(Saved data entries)

****************************************

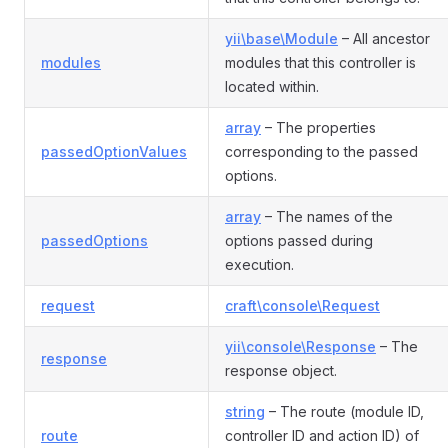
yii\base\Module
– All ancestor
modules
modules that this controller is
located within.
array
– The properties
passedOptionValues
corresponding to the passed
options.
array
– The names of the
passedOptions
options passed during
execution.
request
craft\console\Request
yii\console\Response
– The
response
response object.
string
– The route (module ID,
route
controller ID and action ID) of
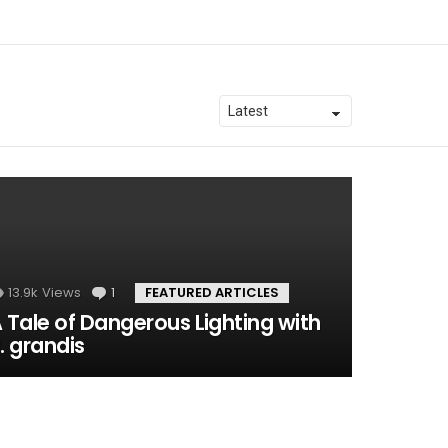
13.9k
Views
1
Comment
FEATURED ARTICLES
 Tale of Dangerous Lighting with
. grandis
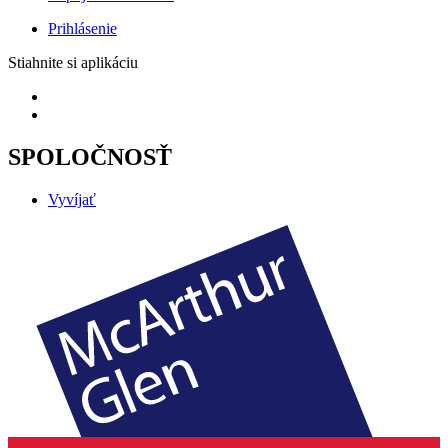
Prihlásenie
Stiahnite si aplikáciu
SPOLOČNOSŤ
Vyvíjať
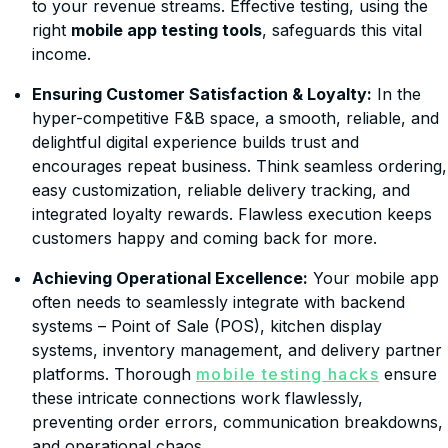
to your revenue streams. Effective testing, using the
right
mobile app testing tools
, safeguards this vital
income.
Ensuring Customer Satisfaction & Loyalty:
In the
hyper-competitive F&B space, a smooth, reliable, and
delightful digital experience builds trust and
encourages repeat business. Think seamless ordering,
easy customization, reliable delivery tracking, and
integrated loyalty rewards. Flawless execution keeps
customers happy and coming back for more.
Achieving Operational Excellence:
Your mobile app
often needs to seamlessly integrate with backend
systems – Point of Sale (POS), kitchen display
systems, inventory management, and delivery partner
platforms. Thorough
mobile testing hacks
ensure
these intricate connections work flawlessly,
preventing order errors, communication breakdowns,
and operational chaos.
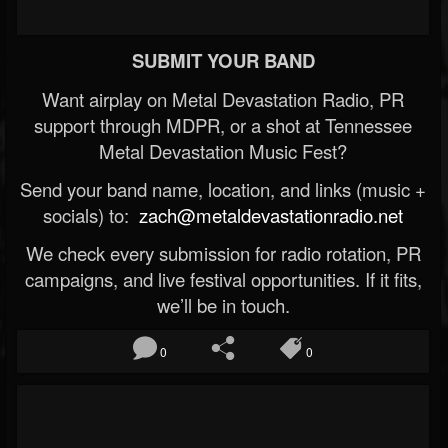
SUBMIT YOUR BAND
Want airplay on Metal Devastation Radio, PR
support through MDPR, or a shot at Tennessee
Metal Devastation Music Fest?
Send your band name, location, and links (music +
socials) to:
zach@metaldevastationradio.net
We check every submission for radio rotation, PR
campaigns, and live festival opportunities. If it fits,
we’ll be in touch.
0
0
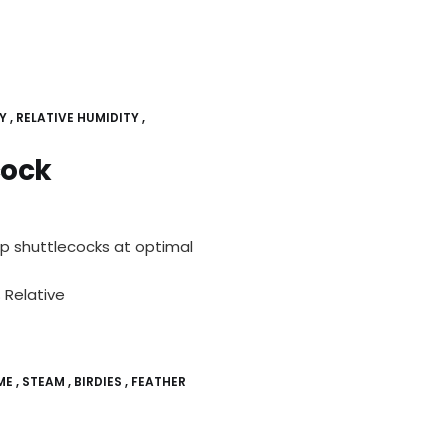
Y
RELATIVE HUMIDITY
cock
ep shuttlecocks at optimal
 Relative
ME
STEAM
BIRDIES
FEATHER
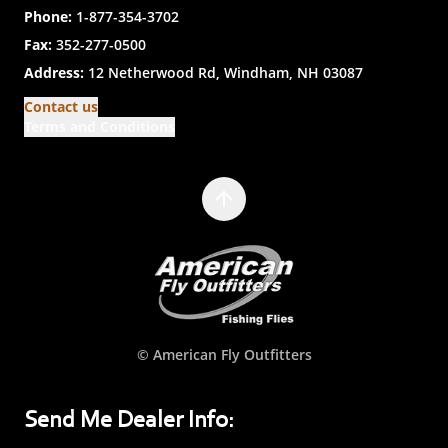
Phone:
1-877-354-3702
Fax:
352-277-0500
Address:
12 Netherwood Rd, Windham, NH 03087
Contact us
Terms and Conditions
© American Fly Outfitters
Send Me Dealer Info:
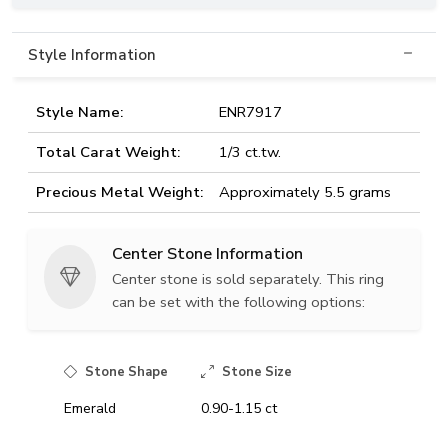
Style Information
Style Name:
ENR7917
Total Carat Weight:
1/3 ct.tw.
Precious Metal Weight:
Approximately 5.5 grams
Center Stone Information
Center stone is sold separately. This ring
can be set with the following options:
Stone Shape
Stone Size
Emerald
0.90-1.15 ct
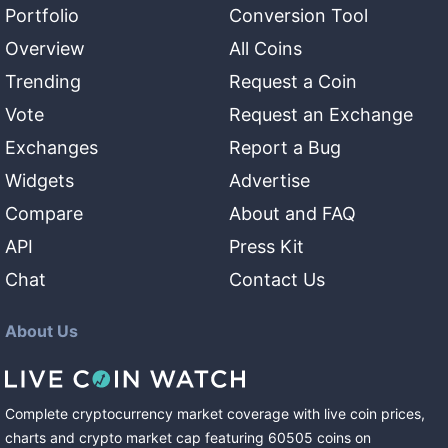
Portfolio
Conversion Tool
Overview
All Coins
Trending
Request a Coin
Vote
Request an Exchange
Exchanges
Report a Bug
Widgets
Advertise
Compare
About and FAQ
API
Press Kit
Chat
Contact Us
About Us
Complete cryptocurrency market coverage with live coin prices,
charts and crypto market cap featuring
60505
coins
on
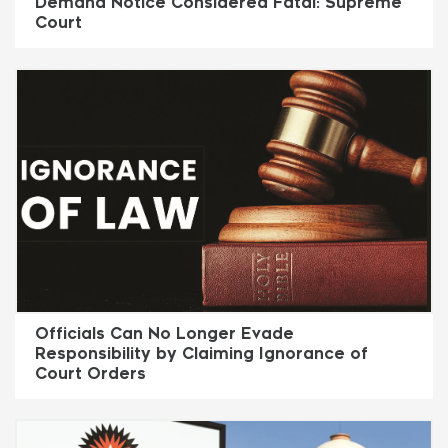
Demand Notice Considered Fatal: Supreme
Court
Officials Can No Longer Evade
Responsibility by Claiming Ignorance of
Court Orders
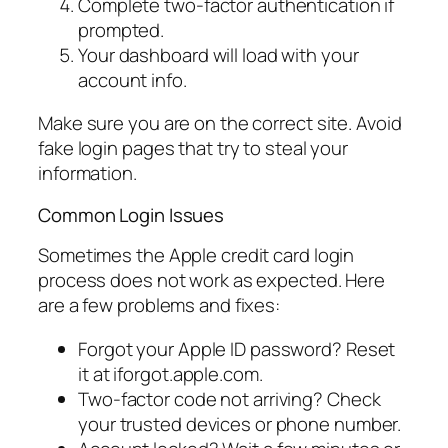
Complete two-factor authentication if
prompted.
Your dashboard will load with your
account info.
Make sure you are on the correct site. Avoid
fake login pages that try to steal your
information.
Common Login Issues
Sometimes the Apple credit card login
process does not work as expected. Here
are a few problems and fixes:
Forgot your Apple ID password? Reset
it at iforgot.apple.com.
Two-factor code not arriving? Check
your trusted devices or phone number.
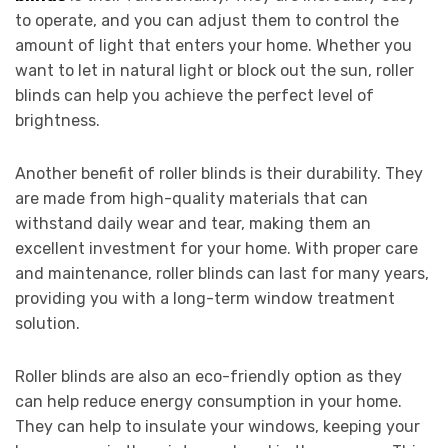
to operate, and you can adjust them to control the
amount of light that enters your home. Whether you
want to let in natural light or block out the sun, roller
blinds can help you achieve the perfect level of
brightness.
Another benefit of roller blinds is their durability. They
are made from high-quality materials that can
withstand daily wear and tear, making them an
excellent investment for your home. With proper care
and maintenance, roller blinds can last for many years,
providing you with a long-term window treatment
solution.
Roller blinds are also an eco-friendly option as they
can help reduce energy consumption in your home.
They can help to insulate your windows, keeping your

****************************************

▸ Description of the task
Exactly the lines from the one containing "excellent investment for" through the last line of the records are to be transcribed, both endpoints included.

▸ Result for this task
excellent investment for your home. With proper care
and maintenance, roller blinds can last for many years,
providing you with a long-term window treatment
solution.
Roller blinds are also an eco-friendly option as they
can help reduce energy consumption in your home.
They can help to insulate your windows, keeping your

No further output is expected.